→ Supplied data:
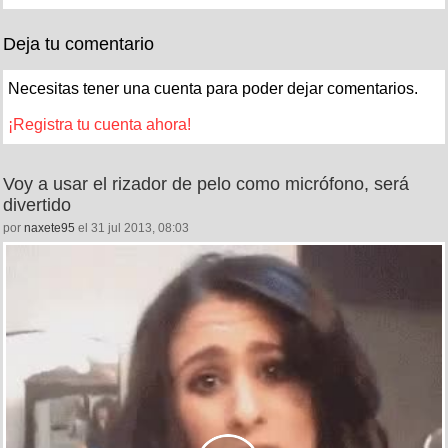
Deja tu comentario
Necesitas tener una cuenta para poder dejar comentarios.
¡Registra tu cuenta ahora!
Voy a usar el rizador de pelo como micrófono, será
divertido
por
naxete95
el 31 jul 2013, 08:03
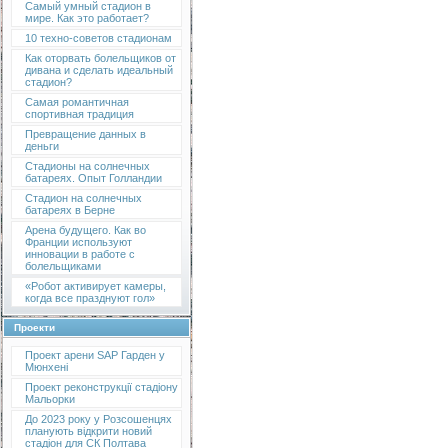
Самый умный стадион в
мире. Как это работает?
10 техно-советов стадионам
Как оторвать болельщиков от
дивана и сделать идеальный
стадион?
Самая романтичная
спортивная традиция
Превращение данных в
деньги
Стадионы на солнечных
батареях. Опыт Голландии
Стадион на солнечных
батареях в Берне
Арена будущего. Как во
Франции используют
инновации в работе с
болельщиками
«Робот активирует камеры,
когда все празднуют гол»
Проекти
Проект арени SAP Гарден у
Мюнхені
Проект реконструкції стадіону
Мальорки
До 2023 року у Розсошенцях
планують відкрити новий
стадіон для СК Полтава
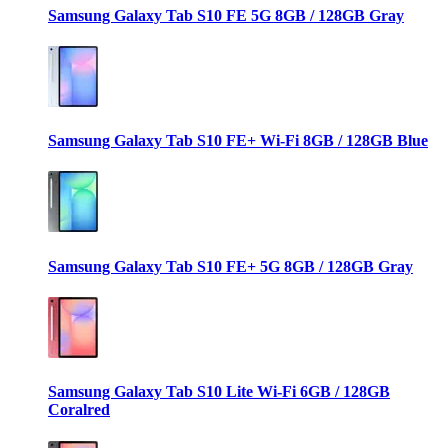
Samsung Galaxy Tab S10 FE 5G 8GB / 128GB Gray
Samsung Galaxy Tab S10 FE+ Wi-Fi 8GB / 128GB Blue
Samsung Galaxy Tab S10 FE+ 5G 8GB / 128GB Gray
Samsung Galaxy Tab S10 Lite Wi-Fi 6GB / 128GB
Coralred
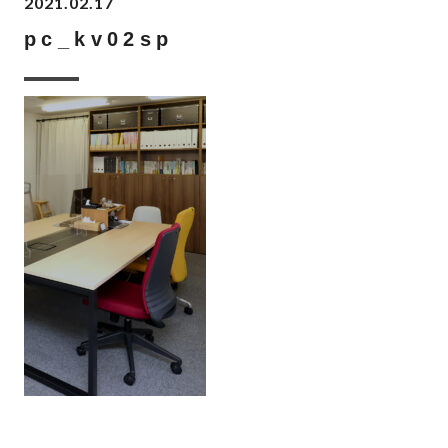
2021.02.17
pc_kv02sp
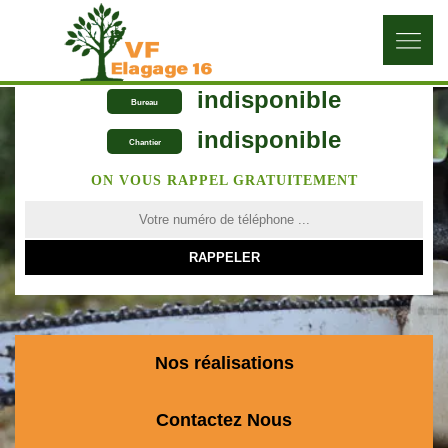
indisponible
Bureau
indisponible
Chantier
ON VOUS RAPPEL GRATUITEMENT
Nos réalisations
Contactez Nous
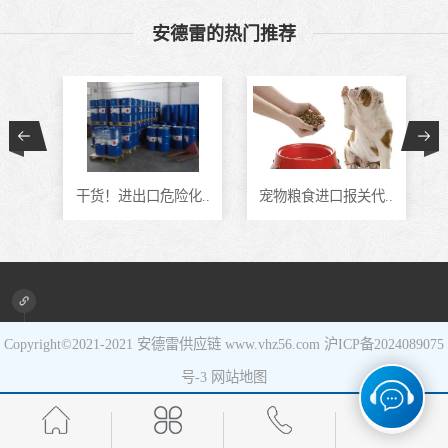
安德雷的热门推荐
食品进口
设备进口
通..
干货！进出口危险化..
宠物粮食进口报关代..
Copyright©2021-2021
安德雷供应链
www.vhz56.com
沪ICP备2024089075
号-3
网站地图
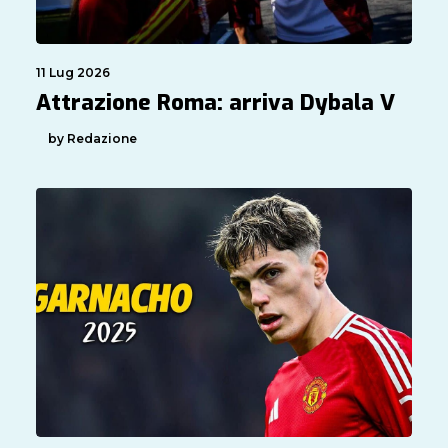
11 Lug 2026
Attrazione Roma: arriva Dybala V
by Redazione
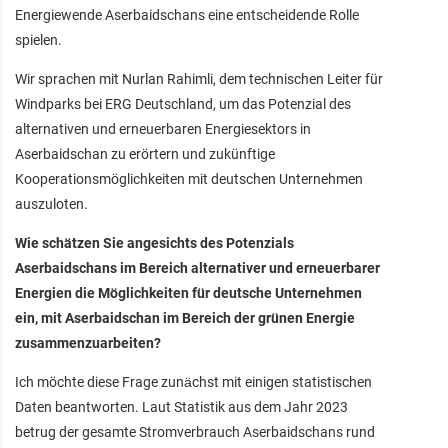
Energiewende Aserbaidschans eine entscheidende Rolle
spielen.
Wir sprachen mit Nurlan Rahimli, dem technischen Leiter für
Windparks bei ERG Deutschland, um das Potenzial des
alternativen und erneuerbaren Energiesektors in
Aserbaidschan zu erörtern und zukünftige
Kooperationsmöglichkeiten mit deutschen Unternehmen
auszuloten.
Wie schätzen Sie angesichts des Potenzials
Aserbaidschans im Bereich alternativer und erneuerbarer
Energien die Möglichkeiten für deutsche Unternehmen
ein, mit Aserbaidschan im Bereich der grünen Energie
zusammenzuarbeiten?
Ich möchte diese Frage zunächst mit einigen statistischen
Daten beantworten. Laut Statistik aus dem Jahr 2023
betrug der gesamte Stromverbrauch Aserbaidschans rund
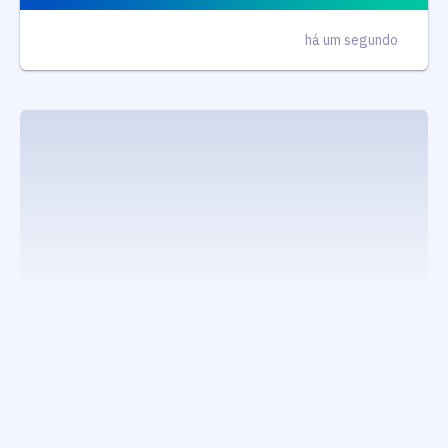
há um segundo
executando carrega_noticias_json()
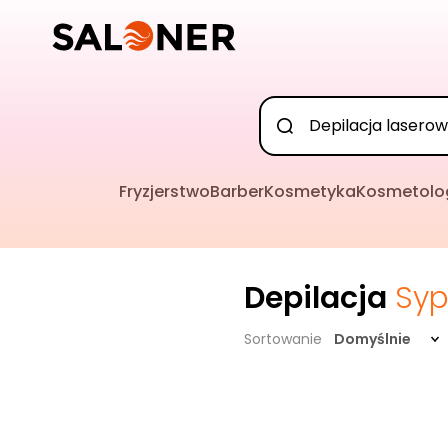
Fryzjerstwo
Barber
Kosmetyka
Kosmetolo
Depilacja
Syp
Sortowanie
Domyślnie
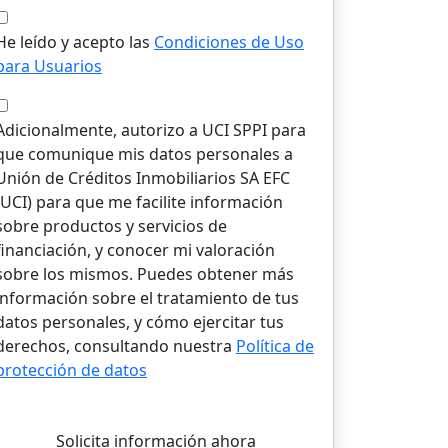
He leído y acepto las
Condiciones de Uso
para Usuarios
Adicionalmente, autorizo a UCI SPPI para
que comunique mis datos personales a
Unión de Créditos Inmobiliarios SA EFC
(UCI) para que me facilite información
sobre productos y servicios de
financiación, y conocer mi valoración
sobre los mismos. Puedes obtener más
información sobre el tratamiento de tus
datos personales, y cómo ejercitar tus
derechos, consultando nuestra
Política de
protección de datos
Solicita información ahora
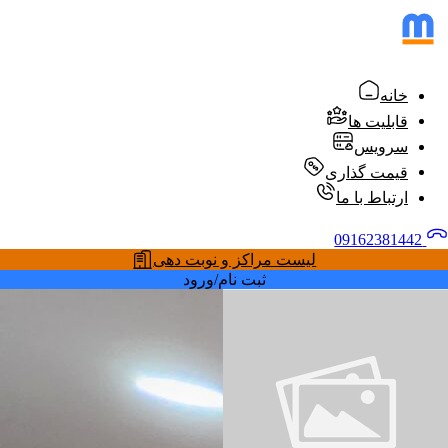
خانه
قابلیت ها
سرویس
قیمت گذاری
ارتباط با ما
09162381442
لیست مراکز و نوبت دهی
ثبت نام/ورود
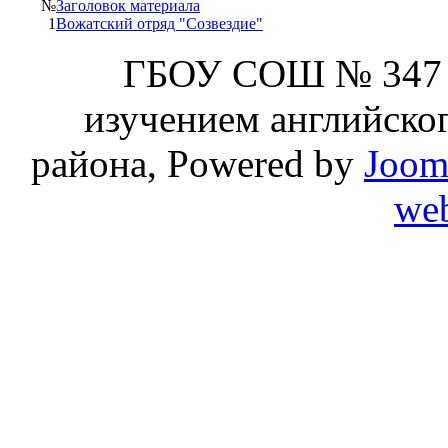
№
Заголовок материала
1
Вожатский отряд "Созвездие"
ГБОУ СОШ № 347 
изучением английског
района, Powered by
Joom
web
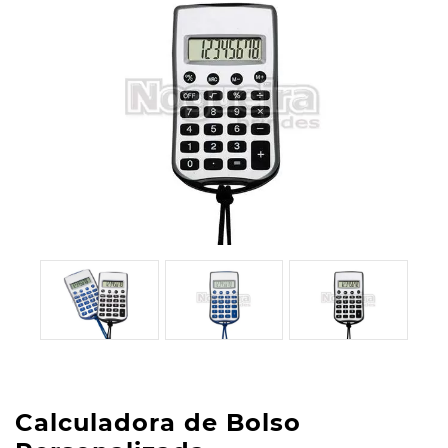
Calculadora de Bolso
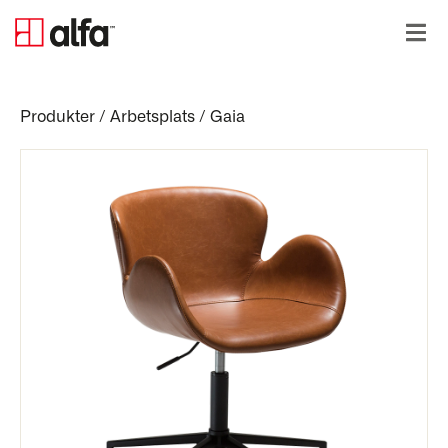
Produkter
/
Arbetsplats
/
Gaia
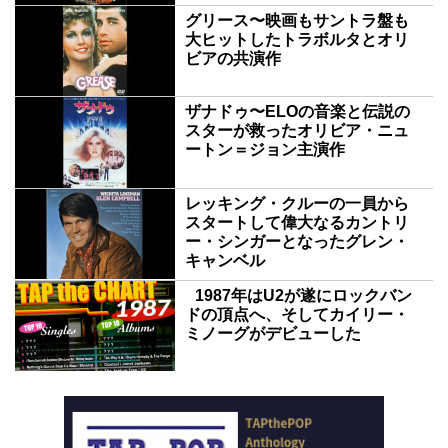
グリース〜映画もサントラ盤も
大ヒットしたトラボルタとオリ
ビアの共演作
ザナドゥ〜ELOの音楽と伝説の
スターが救ったオリビア・ニュ
ートン＝ジョン主演作
レッキング・クルーの一員から
スタートして偉大なるカントリ
ー・シンガーとなったグレン・
キャンベル
1987年はU2が遂にロックバン
ドの頂点へ、そしてカイリー・
ミノーグがデビューした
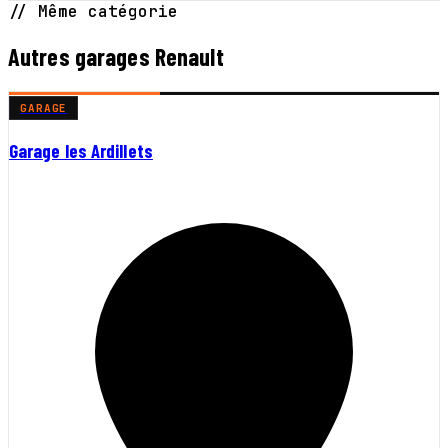
// Même catégorie
Autres garages Renault
GARAGE
Garage les Ardillets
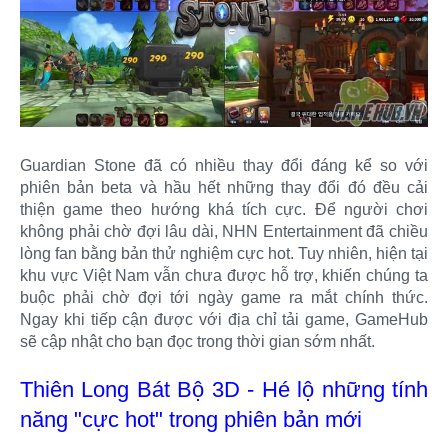
Guardian Stone đã có nhiều thay đổi đáng kể so với
phiên bản beta và hầu hết những thay đổi đó đều cải
thiện game theo hướng khá tích cực. Để người chơi
không phải chờ đợi lâu dài, NHN Entertainment đã chiều
lòng fan bằng bản thử nghiệm cực hot. Tuy nhiên, hiện tại
khu vực Việt Nam vẫn chưa được hỗ trợ, khiến chúng ta
buộc phải chờ đợi tới ngày game ra mắt chính thức.
Ngay khi tiếp cận được với địa chỉ tải game, GameHub
sẽ cập nhật cho bạn đọc trong thời gian sớm nhất.
Thiên Long Bát Bộ 3D - Hé lộ những tính
năng "cực hot" trong phiên bản mới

→ Task item: The last part of the records is the answer, beginning at the line that holds "thiện game theo" and including the final line, repeated exactly.

→ Solution for this exercise:
thiện game theo hướng khá tích cực. Để người chơi
không phải chờ đợi lâu dài, NHN Entertainment đã chiều
lòng fan bằng bản thử nghiệm cực hot. Tuy nhiên, hiện tại
khu vực Việt Nam vẫn chưa được hỗ trợ, khiến chúng ta
buộc phải chờ đợi tới ngày game ra mắt chính thức.
Ngay khi tiếp cận được với địa chỉ tải game, GameHub
sẽ cập nhật cho bạn đọc trong thời gian sớm nhất.
Thiên Long Bát Bộ 3D - Hé lộ những tính
năng "cực hot" trong phiên bản mới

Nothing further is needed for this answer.